NVIDIA's Quad SLI Technology - Performance and Quality
Quad SLI Introduction
Today, NVIDIA is introducing the enthusiast community to Quad SLI once again. Only this time, they want you to go buy it and build yourself; no longer is Quad SLI being delegated to the boutique system builder. NVIDIA's reasoning for not wanting to put Quad SLI in the hands of enthusiasts immediately was due to the software questions and instability that existed initially while the driver software was being tweaked. As of today, NVIDIA has readied the driver for the public and we have been spending the last couple of weeks playing with it and the technology behind Quad SLI in order to share our experiences with you.
Quad SLI History
Quad SLI technology was original debuted at CES in January of 2006, here on PC Perspective. Since then, the technology has undergone several revisions including newer GPUs, smaller PCBs and actually having system integrators like Alienware and Voodoo PC selling Quad SLI systems.
Below is some additional technical information from a recent article.
Until today though, much of how quad SLI works has been clouded in an NVIDIA-induced mystery. Now we can share some more information about the technology and the design decisions behind it.
Above you can see a high-level block diagram of how quad SLI logic works. Each large green area represents a single, dual GPU card. In the center of each card you'll notice there is an object labeled 'X48 PCI-E' that is an NVIDIA developer x48 lane PCIe connection chip. It accepts a single x16 PCIe connection input and creates two additional x16 links that lead to each of the two G71 GPUs on the card. This chip is responsible for splitting the data between the two GPUs and making sure that the data the each passes back to it makes it to the PCIe bus on the motherboard without issue.
Each card features two G71 cores and two separate 512 MB frame buffers, for a total of 2 GB of frame buffer memory in a quad SLI computer. Excessive much? Perhaps, but the technology is simply impressive to think about. Do you remember when NVIDIA first introduced SLI into the market and discussed that they had implemented the SLI connection logic into the GPU from the beginning? Well it turns out that NVIDIA did not simply include a single SLI connection; they actually developed two of them. Both of these logical connections are utilized in a quad SLI system.

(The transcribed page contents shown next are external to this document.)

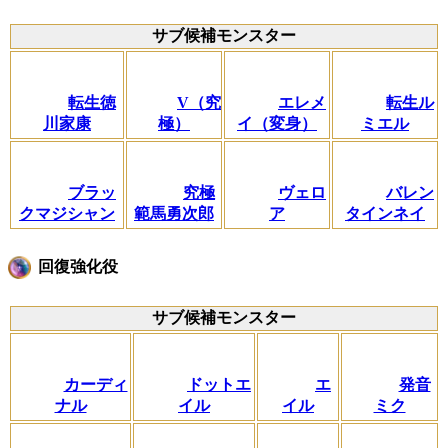
サブ候補モンスター
転生徳
V（究
エレメ
転生ル
川家康
極）
イ（変身）
ミエル
ブラッ
究極
ヴェロ
バレン
クマジシャン
範馬勇次郎
ア
タインネイ
回復強化役
サブ候補モンスター
カーディ
ドットエ
エ
発音
ナル
イル
イル
ミク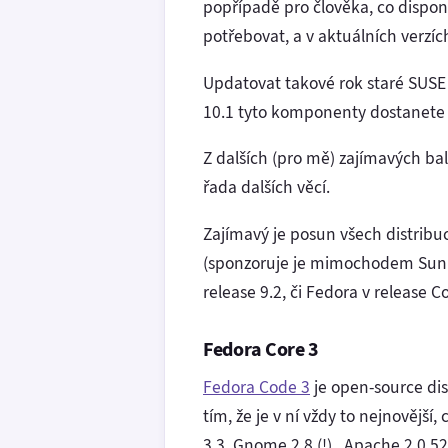
popřípadě pro člověka, co dispo
potřebovat, a v aktuálních verzíc
Updatovat takové rok staré SUSE 
10.1 tyto komponenty dostanete n
Z dalších (pro mě) zajímavých balí
řada dalších věcí.
Zajímavý je posun všech distribu
(sponzoruje je mimochodem Sun a
release 9.2, či Fedora v release Co
Fedora Core 3
Fedora Code 3
je open-source dis
tím, že je v ní vždy to nejnovější
3.3, Gnome 2.8 (!) , Apache 2.0.52,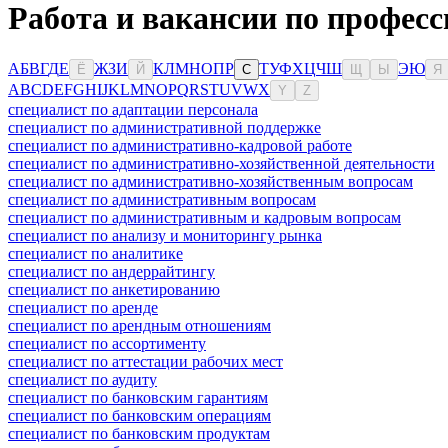
Работа и вакансии по професс
А
Б
В
Г
Д
Е
Ж
З
И
К
Л
М
Н
О
П
Р
Т
У
Ф
Х
Ц
Ч
Ш
Э
Ю
Ё
Й
С
Щ
Ы
Я
A
B
C
D
E
F
G
H
I
J
K
L
M
N
O
P
Q
R
S
T
U
V
W
X
Y
Z
специалист по адаптации персонала
специалист по административной поддержке
специалист по административно-кадровой работе
специалист по административно-хозяйственной деятельности
специалист по административно-хозяйственным вопросам
специалист по административным вопросам
специалист по административным и кадровым вопросам
специалист по анализу и мониторингу рынка
специалист по аналитике
специалист по андеррайтингу
специалист по анкетированию
специалист по аренде
специалист по арендным отношениям
специалист по ассортименту
специалист по аттестации рабочих мест
специалист по аудиту
специалист по банковским гарантиям
специалист по банковским операциям
специалист по банковским продуктам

For our discussions, referencing the block diagram above, I'll call the left hand side G71 core the primary GPUs on each card and the right hand side G71 core the secondary. Each primary GPU is connected to the secondary GPU on the same board through one of the two SLI connections, made with an external connection between the two PCBs on the same card.
Quad SLI Rendering Modes
The rendering modes available on the quad SLI technology are mostly very familiar ones and work just the way you think they would.

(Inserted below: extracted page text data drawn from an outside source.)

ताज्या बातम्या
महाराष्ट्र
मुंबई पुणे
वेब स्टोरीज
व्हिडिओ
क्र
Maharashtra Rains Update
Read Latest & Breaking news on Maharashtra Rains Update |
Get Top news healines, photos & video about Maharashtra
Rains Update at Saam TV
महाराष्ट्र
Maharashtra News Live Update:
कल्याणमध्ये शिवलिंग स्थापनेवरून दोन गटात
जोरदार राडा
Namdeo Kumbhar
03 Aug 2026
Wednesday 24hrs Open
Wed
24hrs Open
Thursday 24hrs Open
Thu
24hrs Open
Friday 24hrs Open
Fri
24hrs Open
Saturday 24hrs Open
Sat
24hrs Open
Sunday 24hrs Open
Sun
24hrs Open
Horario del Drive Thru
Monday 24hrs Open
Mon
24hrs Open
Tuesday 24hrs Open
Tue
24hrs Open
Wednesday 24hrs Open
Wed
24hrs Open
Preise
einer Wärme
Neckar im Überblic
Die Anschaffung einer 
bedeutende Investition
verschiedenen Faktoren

First, the quad SLI version of AFR simply uses each GPU core to render a frame, alternating over fourth frame instead of every other frame.
Quad SLI is also compatible with a split frame rendering mode that also does what you would expect; instead of breaking the area of the screen into two pieces it divides it into four. Since SFR uses slightly more CPU overhead when it has to divide up the processing, it would only make sense that quad SLI SFR mode is slightly less efficient than the dual SLI SFR mode, though the additional GPU processing power should more than make up for it.

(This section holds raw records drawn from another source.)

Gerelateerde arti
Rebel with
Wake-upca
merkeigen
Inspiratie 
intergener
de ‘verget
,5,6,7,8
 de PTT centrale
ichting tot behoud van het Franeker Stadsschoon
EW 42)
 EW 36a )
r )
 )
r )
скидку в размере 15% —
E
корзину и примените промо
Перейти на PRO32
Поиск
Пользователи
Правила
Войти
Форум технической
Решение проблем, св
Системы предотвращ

A new rendering mode being introduced with quad SLI is called AFR of SFR and is also pretty intuitive. Basically, the logic goes that you take two GPUs and run a standard split-frame rendering technique off of them and you do this for both pairs of GPUs. Then you use an alternate frame rendering method to alternate between the SFR frames being generated.
Quad SLI is also introducing a new SLI AA option along with it dubbed 32X SLIAA. The process by which NVIDIA's drivers generate a 32x anti-aliasing blend is pretty complicated, but a quick diagram might help.
Basically, each GPU is rendering a 4x MSAA blend and then it is combined between all four of the GPUs to get a final output that is technically equivalent to a 32x sample. Each GPU on the same card shares the data to generate a single 8xAA sample and then each 8xAA sample is shared across the individual cards and blended into 16x samples and then finally combined to generate a 32xAA sample that is sent to the screen.